US 11,688,181 B2
Sensor fusion for autonomous machine applications using machine learning
Minwoo Park, Saratoga, CA (US); Junghyun Kwon, Santa Clara, CA (US); Mehmet K. Kocamaz, San Jose, CA (US); Hae-Jong Seo, Campbell, CA (US); Berta Rodriguez Hervas, San Francisco, CA (US); and Tae Eun Choe, Belmont, CA (US)
Assigned to NVIDIA Corporation, Santa Clara, CA (US)
Filed by NVIDIA Corporation, Santa Clara, CA (US)
Filed on Jun. 21, 2021, as Appl. No. 17/353,231.
Claims priority of provisional application 63/043,794, filed on Jun. 25, 2020.
Claims priority of provisional application 63/047,205, filed on Jul. 1, 2020.
Prior Publication US 2021/0406560 A1, Dec. 30, 2021
Int. Cl. G06V 20/58 (2022.01); G06V 20/56 (2022.01); B60W 60/00 (2020.01); G06T 7/292 (2017.01)

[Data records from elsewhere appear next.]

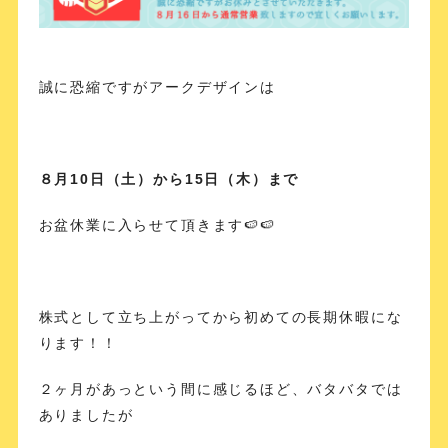
誠に恐縮ですがアークデザインは
８月10日（土）から15日（木）まで
お盆休業に入らせて頂きます🍉🍉
株式として立ち上がってから初めての長期休暇にな
ります！！
２ヶ月があっという間に感じるほど、バタバタでは
ありましたが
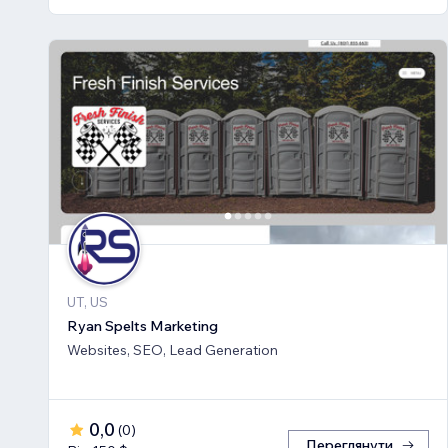
UT, US
Ryan Spelts Marketing
Websites, SEO, Lead Generation
0,0
(
0
)
Переглянути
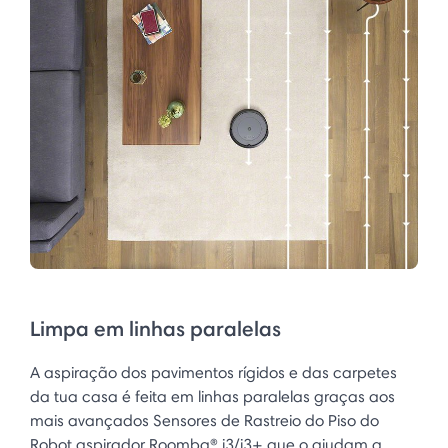
Limpa em linhas paralelas
A aspiração dos pavimentos rígidos e das carpetes
da tua casa é feita em linhas paralelas graças aos
mais avançados Sensores de Rastreio do Piso do
Robot aspirador Roomba® i3/i3+ que o ajudam a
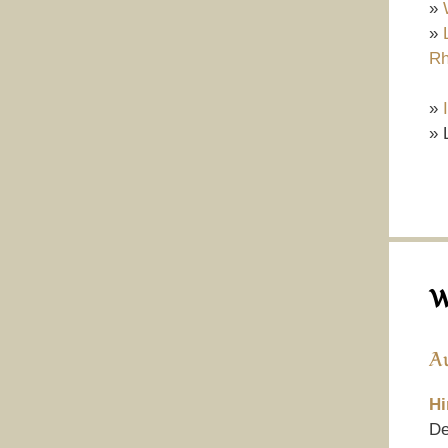
»
»
Rh
»
» 
W
A
Hi
De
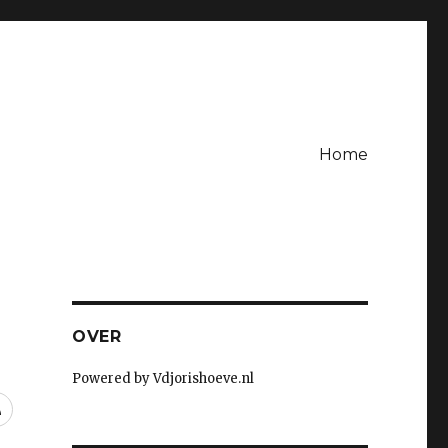
Home
OVER
Powered by Vdjorishoeve.nl
RSS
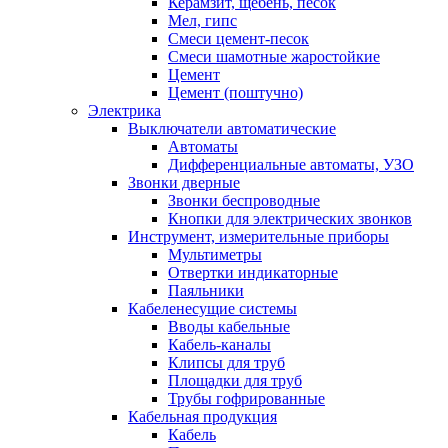
Керамзит, щебень, песок
Мел, гипс
Смеси цемент-песок
Смеси шамотные жаростойкие
Цемент
Цемент (поштучно)
Электрика
Выключатели автоматические
Автоматы
Дифференциальные автоматы, УЗО
Звонки дверные
Звонки беспроводные
Кнопки для электрических звонков
Инструмент, измерительные приборы
Мультиметры
Отвертки индикаторные
Паяльники
Кабеленесущие системы
Вводы кабельные
Кабель-каналы
Клипсы для труб
Площадки для труб
Трубы гофрированные
Кабельная продукция
Кабель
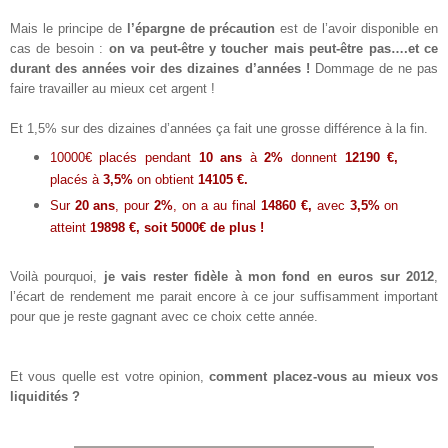
Mais le principe de
l’épargne de précaution
est de l’avoir disponible en
cas de besoin :
on va peut-être y toucher mais peut-être pas….et ce
durant des années voir des dizaines d’années !
Dommage de ne pas
faire travailler au mieux cet argent !
Et 1,5% sur des dizaines d’années ça fait une grosse différence à la fin.
10000€ placés pendant
10 ans
à
2%
donnent
12190 €,
placés à
3,5%
on obtient
14105 €.
Sur
20 ans
, pour
2%
, on a au final
14860 €,
avec
3,5%
on
atteint
19898 €,
soit 5000€ de plus !
Voilà pourquoi,
je vais rester fidèle à mon fond en euros sur 2012
,
l’écart de rendement me parait encore à ce jour suffisamment important
pour que je reste gagnant avec ce choix cette année.
Et vous quelle est votre opinion,
comment placez-vous au mieux vos
liquidités ?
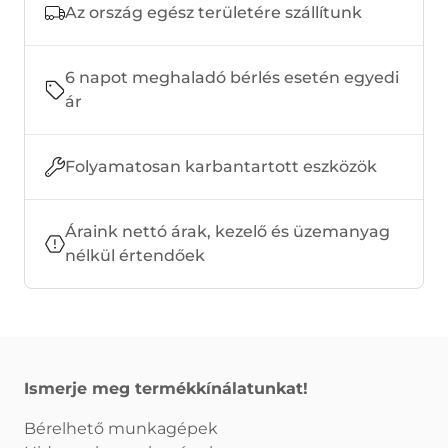
Az ország egész területére szállítunk
6 napot meghaladó bérlés esetén egyedi
ár
Folyamatosan karbantartott eszközök
Áraink nettó árak, kezelő és üzemanyag
nélkül értendőek
Ismerje meg termékkínálatunkat!
Bérelhető munkagépek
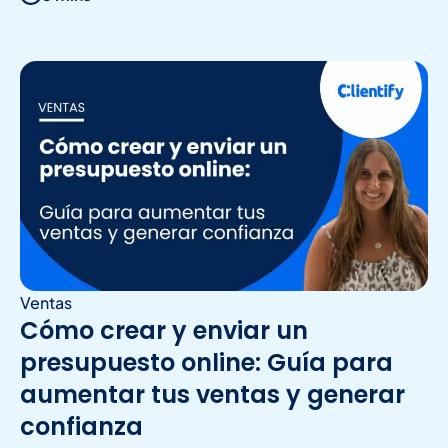
Ventas
Cómo crear y enviar un
presupuesto online: Guía para
aumentar tus ventas y generar
confianza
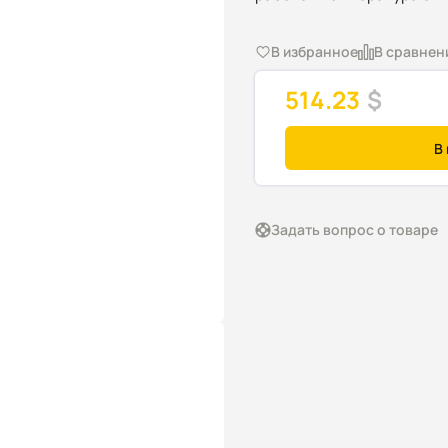
В избранное
В сравнен
514.23
$
В
Задать вопрос о товаре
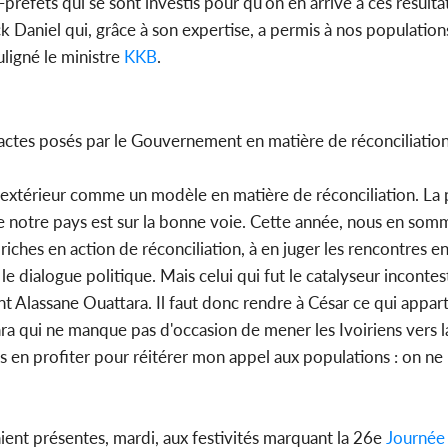
-préfets qui se sont investis pour qu'on en arrive à ces résult
niel qui, grâce à son expertise, a permis à nos populations
uligné le ministre
KKB
.
s actes posés par le Gouvernement en matière de réconciliation
 l'extérieur comme un modèle en matière de réconciliation. La
ue notre pays est sur la bonne voie. Cette année, nous en som
iches en action de réconciliation, à en juger les rencontres en
e dialogue politique. Mais celui qui fut le catalyseur incontes
t Alassane Ouattara. Il faut donc rendre à César ce qui appart
qui ne manque pas d'occasion de mener les Ivoiriens vers la
s en profiter pour réitérer mon appel aux populations : on ne
ient présentes, mardi, aux festivités marquant la 26e
Journée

CPC G06V 20/588 (2022.01) [B60W 60/00272 (2020.02); G06T 7/292 (2017.01); G06V 20/58 (2022.01); B60W 2554/4029 (2020.02); B60W 2554/4044 (2020.02); B60W 2556/35 (2020.02); G06T 2207/20081 (2013.01); G06T 2207/20084 (2013.01)] 20 Claims
OG exemplary drawing
 
1. A processor comprising:
one or more circuits to:
receive first data representative of a plurality of outputs of a plurality of deep neural networks (DNNs), at least one output of the plurality of outputs corresponding to a respective sensor having a respective field of view different from fields of view corresponding to one or more others sensors of a plurality of sensors of an autonomous machine;
compute, using a fusion DNN and based at least in part on the first data, second data representative of a fusion of the plurality of outputs; and
perform one or more operations using the autonomous machine based at least in part on the second data.